### [ASSIGNMENT]
Repeat all of the records exactly, leaving out the pictures.

### [PROVIDED DATA]

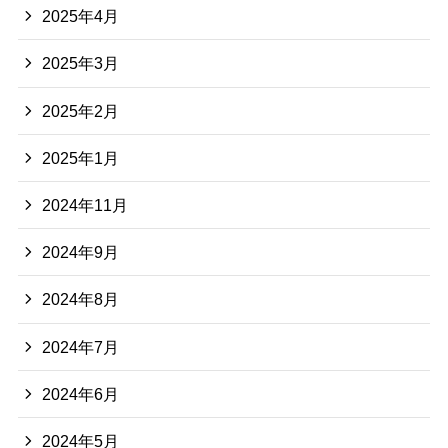
2025年4月
2025年3月
2025年2月
2025年1月
2024年11月
2024年9月
2024年8月
2024年7月
2024年6月
2024年5月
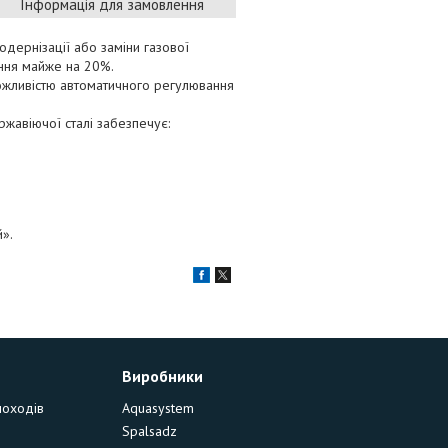
Інформація для замовлення
дернізації або заміни газової
ння майже на 20%.
ожливістю автоматичного регулювання
ржавіючої сталі забезпечує:
».
Виробники
моходів
Aquasystem
Spalsadz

### [COMPLETED EXERCISE]
2025年4月
2025年3月
2025年2月
2025年1月
2024年11月
2024年9月
2024年8月
2024年7月
2024年6月
2024年5月
Інформація для замовлення
дернізації або заміни газової
ння майже на 20%.
ожливістю автоматичного регулювання
ржавіючої сталі забезпечує:
».
Виробники
моходів
Aquasystem
Spalsadz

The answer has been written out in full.